*** Opening Given records ***

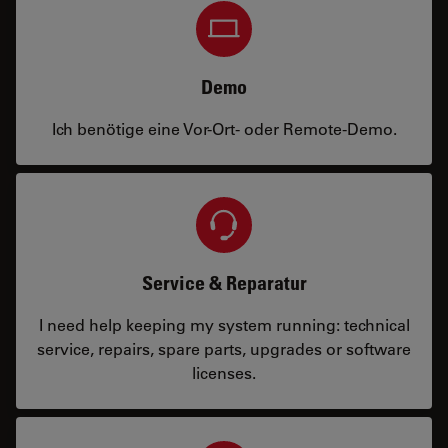
Demo
Ich benötige eine Vor-Ort- oder Remote-Demo.
Service & Reparatur
I need help keeping my system running: technical
service, repairs, spare parts, upgrades or software
licenses.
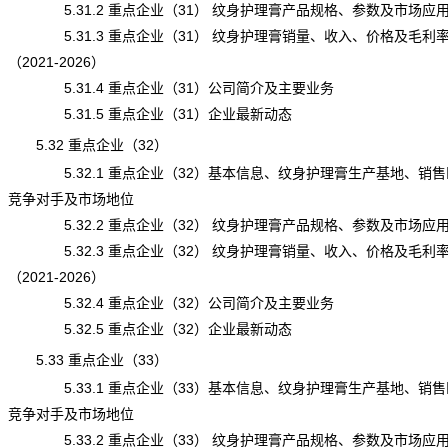
5.31.2 重点企业（31） 纹身护理膏产品规格、参数及市场应
5.31.3 重点企业（31） 纹身护理膏销量、收入、价格及毛利
（2021-2026）
5.31.4 重点企业（31）公司简介及主要业务
5.31.5 重点企业（31）企业最新动态
5.32 重点企业（32）
5.32.1 重点企业（32）基本信息、纹身护理膏生产基地、销售
竞争对手及市场地位
5.32.2 重点企业（32） 纹身护理膏产品规格、参数及市场应
5.32.3 重点企业（32） 纹身护理膏销量、收入、价格及毛利
（2021-2026）
5.32.4 重点企业（32）公司简介及主要业务
5.32.5 重点企业（32）企业最新动态
5.33 重点企业（33）
5.33.1 重点企业（33）基本信息、纹身护理膏生产基地、销售
竞争对手及市场地位
5.33.2 重点企业（33） 纹身护理膏产品规格、参数及市场应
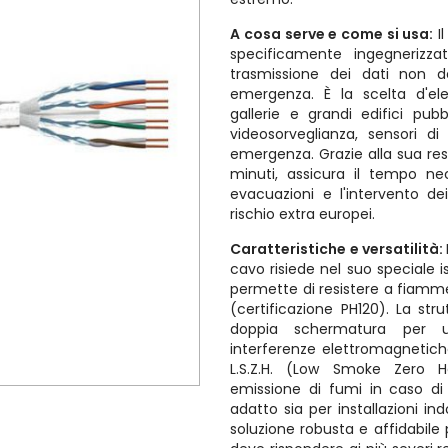
A cosa serve e come si usa:
I
specificamente ingegnerizza
trasmissione dei dati non d
emergenza. È la scelta d'ele
gallerie e grandi edifici pub
videosorveglianza, sensori d
emergenza. Grazie alla sua res
minuti, assicura il tempo ne
evacuazioni e l'intervento de
rischio extra europei.
Caratteristiche e versatilità:
cavo risiede nel suo speciale i
permette di resistere a fiamme
(certificazione PH120). La stru
doppia schermatura per u
interferenze elettromagnetich
L.S.Z.H. (Low Smoke Zero 
emissione di fumi in caso d
adatto sia per installazioni i
soluzione robusta e affidabile 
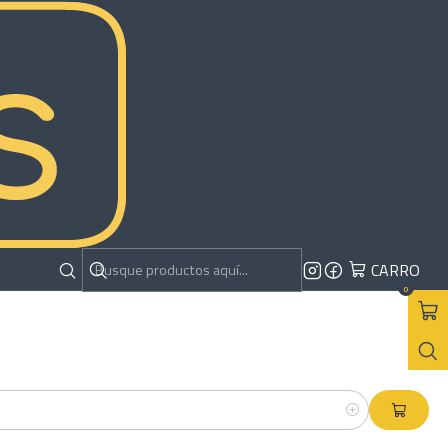
CARRO
0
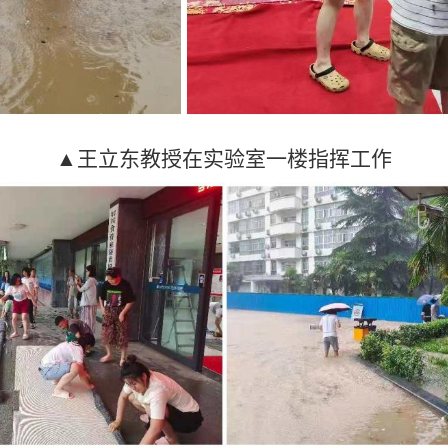
▲王立东教授在实验室一楼
指挥工作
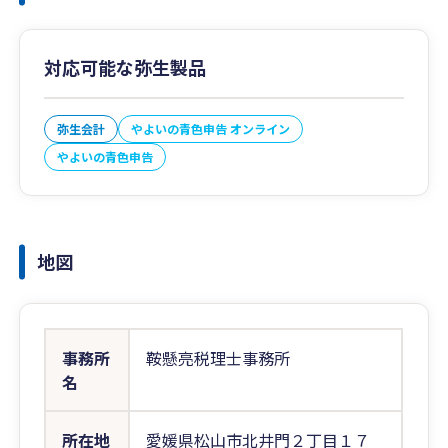
対応可能な弥生製品
弥生会計
やよいの青色申告 オンライン
やよいの青色申告
地図
事務所
鞍懸亮税理士事務所
名
所在地
愛媛県松山市北井門２丁目１７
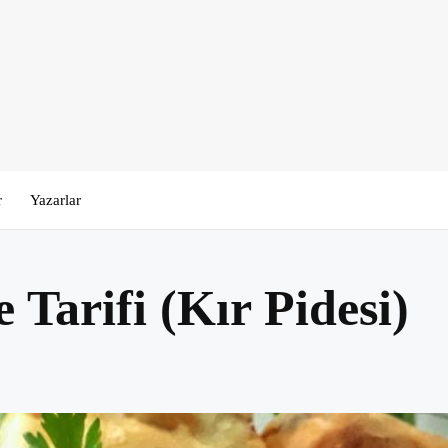
r
Yazarlar
 Tarifi (Kır Pidesi)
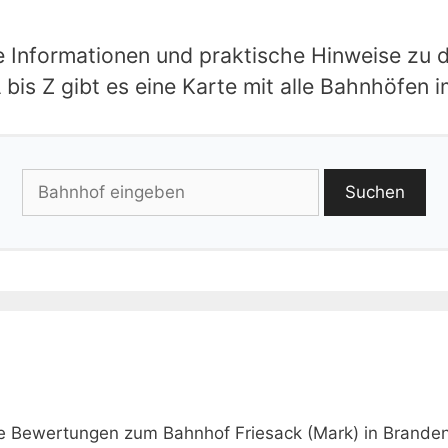
le Informationen und praktische Hinweise zu 
bis Z gibt es eine Karte mit alle Bahnhöfen 
Suchen
ie Bewertungen zum Bahnhof Friesack (Mark) in Brande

*** Closing Given records ***

__Action item__
Each line from the top of the material through the line containing "5.32.2 重点企业（32） 纹身护理膏产品规格、参数及市场应" should be reproduced exactly; please drop any images.

__Response to this task__
Demo
Ich benötige eine Vor-Ort- oder Remote-Demo.
Service & Reparatur
I need help keeping my system running: technical
service, repairs, spare parts, upgrades or software
licenses.
5.31.2 重点企业（31） 纹身护理膏产品规格、参数及市场应
5.31.3 重点企业（31） 纹身护理膏销量、收入、价格及毛利
（2021-2026）
5.31.4 重点企业（31）公司简介及主要业务
5.31.5 重点企业（31）企业最新动态
5.32 重点企业（32）
5.32.1 重点企业（32）基本信息、纹身护理膏生产基地、销售
竞争对手及市场地位
5.32.2 重点企业（32） 纹身护理膏产品规格、参数及市场应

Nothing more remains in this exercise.